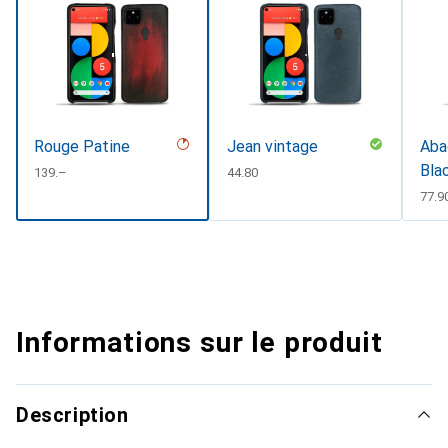
Rouge Patine
Jean vintage
Abac
Bla
CHF
139.–
CHF
44.80
CHF
77.9
Informations sur le produit
Description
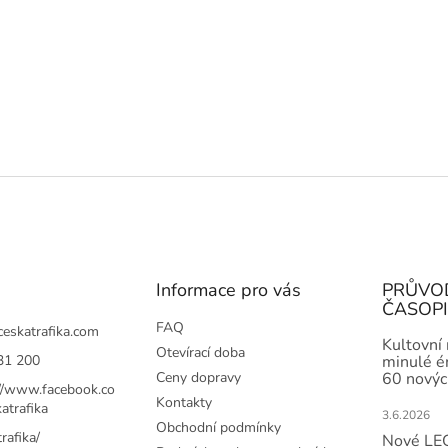
Informace pro vás
PRŮVO
ČASOP
FAQ
ceskatrafika.com
Kultovní
Otevírací doba
31 200
minulé ér
Ceny dopravy
60 novýc
://www.facebook.co
Kontakty
atrafika
3.6.2026
Obchodní podmínky
rafika/
Nové LEG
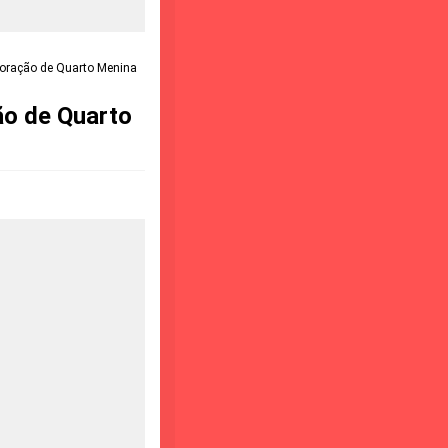
coração de Quarto Menina
ão de Quarto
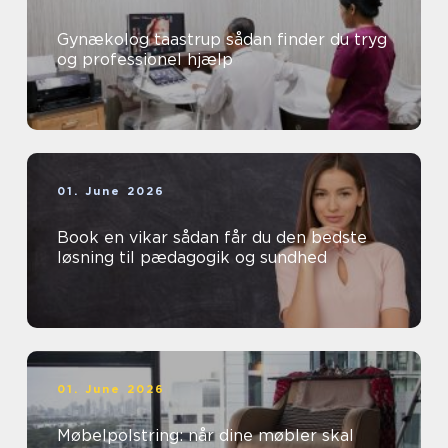
Gynækolog taastrup sådan finder du tryg
og professionel hjælp
01. June 2026
Book en vikar sådan får du den bedste
løsning til pædagogik og sundhed
01. June 2026
Møbelpolstring: når dine møbler skal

• What to produce
What is the number of lines in the listing that include "sådan"? Answer with that number only.

• Answer for this exercise
2